→ **Task goal**: Pick out each line below containing "orugas".

Start of Dataset

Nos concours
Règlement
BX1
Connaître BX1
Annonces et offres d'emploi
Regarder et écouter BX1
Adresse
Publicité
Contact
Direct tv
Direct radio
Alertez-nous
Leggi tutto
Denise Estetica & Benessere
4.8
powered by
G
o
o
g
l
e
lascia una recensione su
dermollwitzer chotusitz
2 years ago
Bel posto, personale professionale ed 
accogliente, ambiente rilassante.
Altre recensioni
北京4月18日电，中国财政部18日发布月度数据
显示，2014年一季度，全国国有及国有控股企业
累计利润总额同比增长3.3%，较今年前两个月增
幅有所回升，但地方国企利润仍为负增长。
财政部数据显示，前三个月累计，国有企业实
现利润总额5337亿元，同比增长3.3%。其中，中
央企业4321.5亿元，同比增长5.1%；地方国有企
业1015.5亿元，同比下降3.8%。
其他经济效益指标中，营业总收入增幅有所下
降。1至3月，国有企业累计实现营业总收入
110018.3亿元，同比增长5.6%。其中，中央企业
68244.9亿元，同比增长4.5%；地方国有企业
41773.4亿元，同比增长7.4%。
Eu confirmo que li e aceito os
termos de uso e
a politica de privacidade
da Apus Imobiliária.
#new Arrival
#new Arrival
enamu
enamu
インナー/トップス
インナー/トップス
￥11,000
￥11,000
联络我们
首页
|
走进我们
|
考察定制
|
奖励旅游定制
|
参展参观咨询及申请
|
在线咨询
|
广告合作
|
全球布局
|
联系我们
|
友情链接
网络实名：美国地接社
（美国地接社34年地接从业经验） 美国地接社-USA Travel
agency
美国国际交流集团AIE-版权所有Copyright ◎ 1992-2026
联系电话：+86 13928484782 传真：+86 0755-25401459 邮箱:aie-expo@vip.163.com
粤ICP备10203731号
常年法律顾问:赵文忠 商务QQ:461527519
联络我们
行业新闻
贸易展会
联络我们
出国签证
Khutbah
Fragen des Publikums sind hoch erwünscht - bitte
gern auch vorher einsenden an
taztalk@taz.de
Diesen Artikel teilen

End of Dataset
Start of Dataset

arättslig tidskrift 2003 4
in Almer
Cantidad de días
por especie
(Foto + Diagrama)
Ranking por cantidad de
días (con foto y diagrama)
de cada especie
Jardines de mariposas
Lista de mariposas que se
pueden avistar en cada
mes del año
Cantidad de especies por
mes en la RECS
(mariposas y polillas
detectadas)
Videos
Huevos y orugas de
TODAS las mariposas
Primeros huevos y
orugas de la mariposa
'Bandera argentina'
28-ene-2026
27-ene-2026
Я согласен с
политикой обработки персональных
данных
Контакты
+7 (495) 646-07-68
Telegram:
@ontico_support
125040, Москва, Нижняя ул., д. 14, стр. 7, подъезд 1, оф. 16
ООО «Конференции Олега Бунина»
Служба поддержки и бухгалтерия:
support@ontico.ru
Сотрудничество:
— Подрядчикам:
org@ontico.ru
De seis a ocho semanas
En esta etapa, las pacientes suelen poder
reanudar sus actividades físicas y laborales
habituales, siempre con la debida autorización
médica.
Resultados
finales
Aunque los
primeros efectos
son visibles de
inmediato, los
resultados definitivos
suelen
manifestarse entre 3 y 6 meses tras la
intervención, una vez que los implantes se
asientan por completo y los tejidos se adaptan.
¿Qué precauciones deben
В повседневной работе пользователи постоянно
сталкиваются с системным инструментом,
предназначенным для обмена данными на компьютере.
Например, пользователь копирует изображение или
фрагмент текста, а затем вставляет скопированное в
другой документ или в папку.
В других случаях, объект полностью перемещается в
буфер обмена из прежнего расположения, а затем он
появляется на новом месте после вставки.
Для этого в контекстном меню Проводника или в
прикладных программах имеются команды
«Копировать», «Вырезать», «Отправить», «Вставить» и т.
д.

End of Dataset

→ **Exercise result**:
Huevos y orugas de
orugas de la mariposa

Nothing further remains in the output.